College can be a stressful time, so the UCC offered free mental health screenings

Overwhelming anxiety affects 60.8 percent of students, while 15.4 percent report they struggle with depression, and 38.2 percent reported depression so heavy that it’s difficult to function.
(Photo courtesy of Katarzyna Bialasiewicz/Getty Images)

Azusa Pacific’s University Counseling Center (UCC) offered free mental health screenings and workshops on Wednesday, Sept. 27 on Cougar Walk and in Seven Palms for National Depression Screening Day.

This year, the first week of October is Mental Health Awareness Week, and National Depression Screening Day is on Oct. 5. The purpose of Mental Health Awareness Week is to raise awareness for the signs and symptoms of mental disorders and promote the solutions and treatments offered by the community.

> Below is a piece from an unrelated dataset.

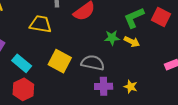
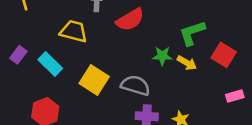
red square: (161, 17) -> (224, 55), moved
cyan rectangle: (22, 63) -> (50, 64), moved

College campuses are a main area of focus for Mental Health Awareness Week. On their website, the Anxiety and Depression Association of America (ADAA) said that anxiety disorders are some of the most common mental health problems among college students.

The American College Health Association’s (ACHA) Fall 2016 National College Health Assessment revealed that out of approximately 33,000 students surveyed across the nation, 32.2 percent, feel stress negatively impacts their academic performance. Responsibilities overwhelm 86 percent of students, and 82.6 percent feel exhausted [but not from physical activity]. Overwhelming anxiety affects 60.8 percent of students, while 15.4 percent report they struggle with depression, and 38.2 percent reported depression so heavy that it’s difficult to function.

“[Screening] the college population is unique [from other populations] because y’all are always stressed out. But these tests help us catch those students who are too stressed out so we can help them,” said Linda Abdelsayed, a UCC staff psychologist.

The mental health screenings the UCC performed were three-minute questionnaires surveying the students’ overall levels of anxiety, stress and depression. Some symptoms include difficulty concentrating, lethargy, difficulty sleeping (either too much or too little), changes in appetite (too much or too little), isolation from peers, or suicidal thoughts. They offer support and solutions based on the results of the screenings.

Juan Emmanuel Cometa, an undeclared freshman, said he dealt with anxiety and suspected that he had symptoms depression for a long time.

“I didn’t want to take [the mental health screening], and I was so nervous to find out what the results were,” Cometa said. “I guessed it was finally time to know if I had [depression] or not, so I took the test. They asked a lot of personal questions, like if I had trouble sleeping or if I had or suicidal thoughts. The results didn’t surprise me, though. I know myself pretty well.”

“One of the solutions they suggested was that I come to the Counseling Center and talking to a counselor. I think it could be really nice, having someone to talk to, but to be completely honest, I don’t know if I’ll actually go.” Cometa said. “Opening up is hard, and I don’t know if I want to a see a therapist.”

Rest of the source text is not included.